The framing
Governing MCP at the edge and governing MCP in your cluster are different problems.
Cloudflare's MCP governance is serious work, and it's delivered the way Cloudflare delivers
everything: from the edge. Server Portals, AI Gateway spend limits, and Code Mode all
govern because your MCP and model traffic route through Cloudflare's network. That's the
model's greatest strength — and its sharpest boundary.
It's a different shape from the enterprise that can't route MCP traffic through a
third-party edge — regulated data, air-gapped clusters, internal credentials that can't leave
the network. And it answers a different cost question. Cloudflare meters tokens to the
model only; MCP Orchestrator meters and rates calls to the tools — and their
tokens, in your cluster, against your own rate cards. Different layers of the same stack.
The honest take
One control plane for every MCP server — internal and external.
MCP Orchestrator governs MCP servers on both sides of the perimeter.

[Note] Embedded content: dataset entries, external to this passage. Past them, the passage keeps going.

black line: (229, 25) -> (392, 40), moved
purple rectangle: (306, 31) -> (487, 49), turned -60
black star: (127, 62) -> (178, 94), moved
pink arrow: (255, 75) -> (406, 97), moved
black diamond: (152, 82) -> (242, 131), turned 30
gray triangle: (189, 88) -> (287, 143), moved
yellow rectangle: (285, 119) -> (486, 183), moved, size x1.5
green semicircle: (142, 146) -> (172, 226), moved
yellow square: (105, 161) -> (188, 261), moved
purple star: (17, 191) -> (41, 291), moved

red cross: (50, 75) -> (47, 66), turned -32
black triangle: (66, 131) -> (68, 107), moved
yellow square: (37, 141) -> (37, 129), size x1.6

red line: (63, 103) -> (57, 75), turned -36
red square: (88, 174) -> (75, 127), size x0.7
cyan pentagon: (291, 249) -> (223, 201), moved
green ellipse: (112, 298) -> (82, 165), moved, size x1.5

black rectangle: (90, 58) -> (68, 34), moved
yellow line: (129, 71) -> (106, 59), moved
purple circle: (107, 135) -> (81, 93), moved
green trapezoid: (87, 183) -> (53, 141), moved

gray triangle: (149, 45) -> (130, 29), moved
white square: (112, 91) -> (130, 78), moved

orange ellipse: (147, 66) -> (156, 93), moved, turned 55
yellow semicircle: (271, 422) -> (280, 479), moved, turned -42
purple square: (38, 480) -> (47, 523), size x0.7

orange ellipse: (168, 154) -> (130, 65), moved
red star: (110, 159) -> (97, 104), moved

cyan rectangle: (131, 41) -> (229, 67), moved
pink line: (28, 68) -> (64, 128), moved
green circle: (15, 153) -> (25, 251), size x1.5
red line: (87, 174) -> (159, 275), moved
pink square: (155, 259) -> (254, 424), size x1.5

Internal servers wrapping
systems that can't leave the network, and external servers reaching third-party vendors beyond
the enterprise edge — both run through the same control plane, with credentials managed
in-cluster across every auth type and every call metered and rated against your own rate cards.

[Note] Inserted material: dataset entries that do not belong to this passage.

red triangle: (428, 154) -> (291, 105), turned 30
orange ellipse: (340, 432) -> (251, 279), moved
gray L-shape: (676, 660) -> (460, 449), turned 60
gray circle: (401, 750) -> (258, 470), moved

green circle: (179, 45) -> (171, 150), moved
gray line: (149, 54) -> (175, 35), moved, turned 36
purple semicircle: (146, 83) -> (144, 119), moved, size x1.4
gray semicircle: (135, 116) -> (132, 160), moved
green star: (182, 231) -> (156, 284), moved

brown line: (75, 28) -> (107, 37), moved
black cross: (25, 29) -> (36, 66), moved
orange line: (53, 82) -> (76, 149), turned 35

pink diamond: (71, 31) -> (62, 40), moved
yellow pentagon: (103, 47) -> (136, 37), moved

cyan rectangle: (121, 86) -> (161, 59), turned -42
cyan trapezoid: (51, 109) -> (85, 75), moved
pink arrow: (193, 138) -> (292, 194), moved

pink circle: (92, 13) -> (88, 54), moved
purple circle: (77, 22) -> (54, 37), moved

Reaching the public internet doesn't mean handing governance to someone else's edge.
"We route our agents through Cloudflare" answers where your traffic goes and what
your model tokens cost only. "Magertron governs every MCP server in our environment —
internal, external, and air-gapped — with our own keys, metered and charged back to the teams
and agents that run them" answers a question the edge can't reach from outside the network.